Design, modification and 3D QSAR studies of novel naphthalin-containing pyrazoline derivatives with/without thiourea skeleton as anticancer agents.

Abstract Two series of novel naphthalin-containing pyrazoline derivatives C1 – C14 and D1–D14 have been synthesized and evaluated for their EGFR/HER-2 inhibitory and anti-proliferation activities.

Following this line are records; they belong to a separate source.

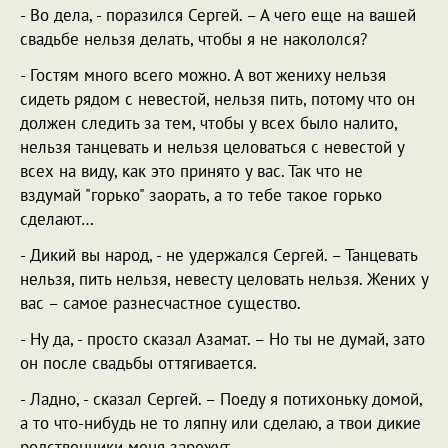
- Во дела, - поразился Сергей. – А чего еще на вашей
свадьбе нельзя делать, чтобы я не накололся?
- Гостям много всего можно. А вот жениху нельзя
сидеть рядом с невестой, нельзя пить, потому что он
должен следить за тем, чтобы у всех было налито,
нельзя танцевать и нельзя целоваться с невестой у
всех на виду, как это принято у вас. Так что не
вздумай "горько" заорать, а то тебе такое горько
сделают…
- Дикий вы народ, - не удержался Сергей. – Танцевать
нельзя, пить нельзя, невесту целовать нельзя. Жених у
вас – самое разнесчастное существо.
- Ну да, - просто сказал Азамат. – Но ты не думай, зато
он после свадьбы оттягивается.
- Ладно, - сказал Сергей. – Поеду я потихоньку домой,
а то что-нибудь не то ляпну или сделаю, а твои дикие
родственники меня зарежут.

Compound D14 displayed the most potent activity against EGFR and A549 cell line (IC 50  = 0.05 μM and GI 50  = 0.11 μM), being comparable with the positive control Erlotinib (IC 50  = 0.03 μM and GI 50  = 0.03 μM) and more potent than our previous compounds C0–A (IC 50  = 5.31 μM and GI 50  = 33.47 μM) and C0–B (IC 50  = 0.09 μM and GI 50  = 0.34 μM). Meanwhile, compound C14 displayed the most potent activity against HER-2 and MCF-7 cell line (IC 50  = 0.88 μM and GI 50  = 0.35 μM), being a little less potent than Erlotinib (IC 50  = 0.16 μM and GI 50  = 0.08 μM) but far more potent than C0–A (IC 50  = 6.58 μM and GI 50  = 27.62 μM) and C0–B (IC 50  = 2.77 μM and GI 50  = 3.79 μM). The docking simulation was performed to analyze the probable binding models and the QSAR models were built for reasonable design of EGFR/HER-2 inhibitors at present and in future. The structural modification of introducing naphthalin moiety reinforced the combination of our compounds and the receptor, resulting in progress of bioactivity. Moreover, the replacement of thiourea skeleton by using benzene ring resulted in the slight diversity of the two series towards specific targets.